Recall and Trip Efficiency
In addition to helping your child keep focus, a list is a great memory tool. It can ensure he gets everything he came to the store for. That, in turn, means your child won’t ask you to run back to the store for a forgotten item, saving time and transportation costs.
Foresight and Planning
Having your child make a list before you go out is also beneficial in that it teaches him to think ahead about his purchases. The ability to do this is critical for doing things like comparison shopping, couponing, and saving toward specific goals. It can also teach your child that there is a purpose behind buying that extends beyond feeling good in the moment—he has to look at how the item to be purchased will benefit him. This gets into the more advanced concept of opportunity cost.
When your child makes a list, he can take the time to think about whether he already has items that will serve his needs. If he wants to make some cookies, for instance, he can look in the cupboard and fridge and make a list of only the ingredients you don’t already have stocked. This eliminates waste, as he won’t overbuy items that might spoil, get lost, or get broken.

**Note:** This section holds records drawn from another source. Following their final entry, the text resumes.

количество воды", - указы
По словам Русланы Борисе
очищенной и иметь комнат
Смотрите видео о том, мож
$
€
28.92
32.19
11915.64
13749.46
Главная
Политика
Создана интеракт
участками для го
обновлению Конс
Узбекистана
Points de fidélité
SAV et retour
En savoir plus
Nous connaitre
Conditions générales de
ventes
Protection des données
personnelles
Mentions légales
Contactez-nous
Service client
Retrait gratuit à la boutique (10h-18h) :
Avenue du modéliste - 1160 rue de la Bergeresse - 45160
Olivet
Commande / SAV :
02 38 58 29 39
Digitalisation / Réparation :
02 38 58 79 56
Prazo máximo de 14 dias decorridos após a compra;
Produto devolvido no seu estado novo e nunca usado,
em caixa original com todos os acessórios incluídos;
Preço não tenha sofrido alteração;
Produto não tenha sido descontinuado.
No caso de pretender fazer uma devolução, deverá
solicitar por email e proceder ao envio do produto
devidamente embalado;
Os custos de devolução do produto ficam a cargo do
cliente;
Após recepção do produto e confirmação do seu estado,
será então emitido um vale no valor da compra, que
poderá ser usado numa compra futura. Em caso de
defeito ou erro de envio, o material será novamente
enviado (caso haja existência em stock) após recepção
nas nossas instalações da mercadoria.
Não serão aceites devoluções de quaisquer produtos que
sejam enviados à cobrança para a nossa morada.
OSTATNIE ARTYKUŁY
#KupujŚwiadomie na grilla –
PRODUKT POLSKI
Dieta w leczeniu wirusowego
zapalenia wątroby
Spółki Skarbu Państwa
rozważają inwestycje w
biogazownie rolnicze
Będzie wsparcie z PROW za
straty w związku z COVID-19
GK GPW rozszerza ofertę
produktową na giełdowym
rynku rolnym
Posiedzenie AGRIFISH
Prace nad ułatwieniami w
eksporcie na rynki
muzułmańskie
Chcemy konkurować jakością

Additional Advantages and Uses
Don’t think that lists help just financial literacy. They can help with reading and penmanship, as well. Your child even can use his shopping lists to work on skills like alphabetizing or categorizing items into groups. For math, you can have him count the items on the list, or you can have him write down actual or estimated costs for each item and tally them up. For social studies and economics, talk about where items come from, how they are made, and what might influence their costs.